A cuatro manos: presencia en las redes sociales

Txema Martín e isabel bellido

Viernes, 24 de agosto 2018, 00:47

¿Hasta qué punto es necesario estar hoy presentes en las redes sociales para comunicarse con nuestro entorno y 'existir'?

Isabel Bellido

Estar para ser

A Txema y a mí nos toca hablar, desde una perspectiva joven, de redes sociales y de nuestra dependencia o independencia de ellas (dependiendo del caso), un tema que a priori me parece manido y que me da pereza tratar, pero como escribió mi tan citada Carmen Martín Gaite, «dedicarse a hablar de la pereza es una forma de quedarse en ella», así que allá vamos. Si decidimos escribir sobre esto es porque nos apela, ¿pero a quién no, hoy en día, sea o no usuario? Ahora que me siento a escribir encuentro una nueva perspectiva: me siento bastante estafada por las redes sociales, algo que nunca habría supuesto cuando con apenas quince años me abrí un perfil en Tuenti; tampoco cuando en primero de carrera un profesor nos animó a abrirnos una cuenta en Twitter. No nos advirtió –¿lo sabría él?– de que en el mundo de la comunicación se convertiría en una tarea más de un trabajo casi siempre precario.
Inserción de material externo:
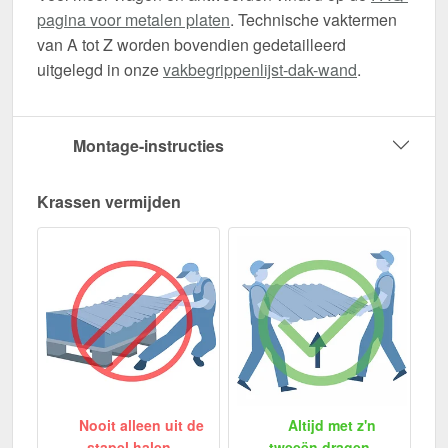
pagina voor metalen platen
. Technische vaktermen
van A tot Z worden bovendien gedetailleerd
uitgelegd in onze
vakbegrippenlijst-dak-wand
.
Montage-instructies
Krassen vermijden
Nooit alleen uit de
Altijd met z'n
stapel halen
tweeën dragen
Vale, nadie te va a despedir por descuidarlo durante quince días –sobre todo si corresponden con tus vacaciones–, pero posiblemente tu jefe te obligue a estar ahí –si no estás, no eres–, o lo haga alguien peor: tú mismo.

«Es horrible que ahora sea obligatorio ser ingenioso –virtualmente– para conseguir ciertas oportunidades»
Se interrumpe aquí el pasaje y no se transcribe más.